I’m a pitta, experiencing in my youth an excess of fire, so I welcome water in my diet and spiritual practices. I’m also interested in the alchemic goal of allowing fire and water to coexist, complementing instead of canceling one another.
I found Reign an invaluable tool to keep achieving these goals.
As to Krygiel’s Superpowers, there are 12, each with their own unique characteristics, both in terms of Light and Shadow aspects.
This is where I really began to pay attention. In this age of Game of Thrones, Lord of the Rings, endless Star Wars space fantasies, Witcher, continued interest in the animated series Avatar, Dungeons & Dragons, immersive fantasy-based video games, and Marvel and other Superhero movies, Reign is akin to a player’s “guidebook” (with whimsical and engaging illustrations by Jen Yoon [www.jenyoonart.com]), that provides an opportunity to reach young people where they live.

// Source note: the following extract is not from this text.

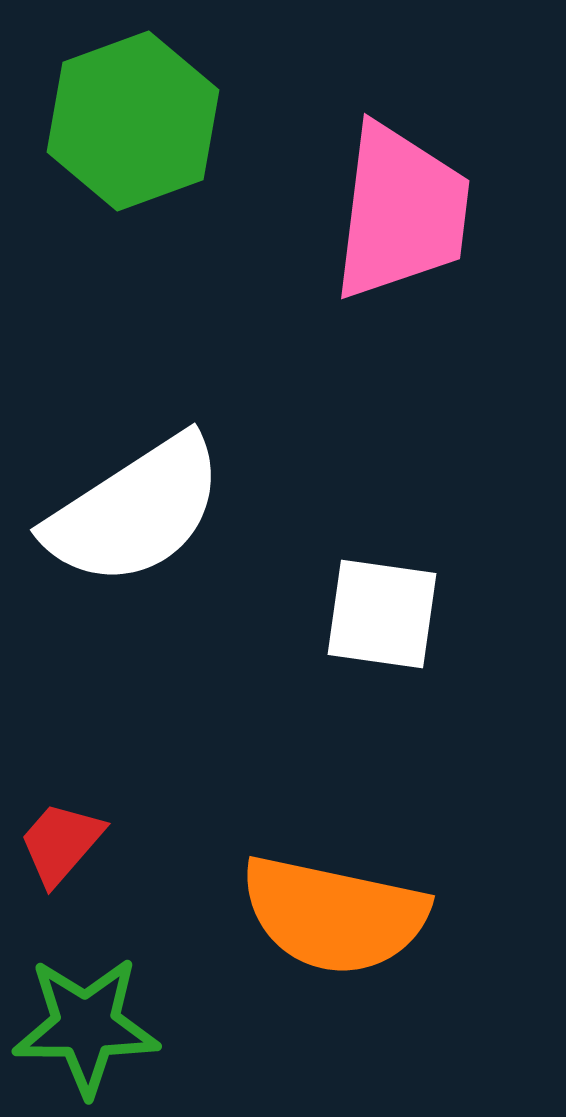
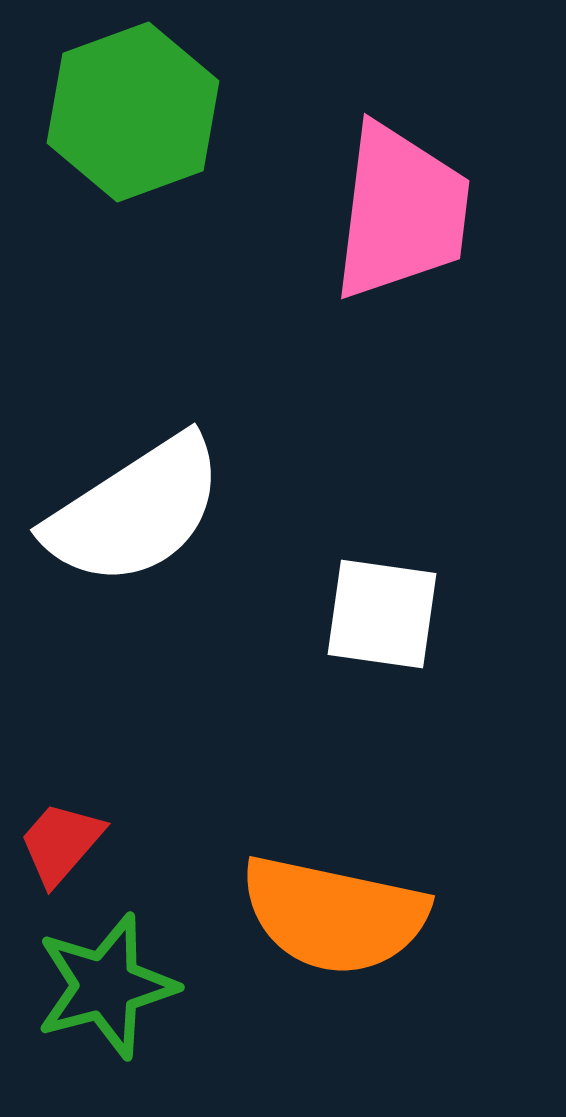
green hexagon: moved 9 px up
green star: moved 20 px right, 40 px up; rotated 15 degrees counterclockwise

As Krygiel introduced the 12 Superpowers, each with a “Scroll of Meditations” and “Lexicon of Powers” to help the reader/participant understand and identify how they work in their lives, I saw abundant connections to creating a character in D&D or in video games, and equally abundant opportunities to introduce young people to Jungian archetypes in a formal, yet fun and useful, way (since they live with them constantly in their gaming and with their social media avatars and in the online images they share).
This connection should not be surprising. Krygiel has two children, and she has seen the strong influence of the Internet and social media on them and others, especially the way they breed inauthentic presentations through what we each choose to share to be “liked.”
Having read and watched fantasy since elementary school, I would have welcomed this book as a teenager. After leaving the Catholic Church at 20, I did not begin my study and application of the world’s spiritual systems until I was 34. Those intervening 14 years were full of personal turmoil and illness (my pitta fire being much too dominant).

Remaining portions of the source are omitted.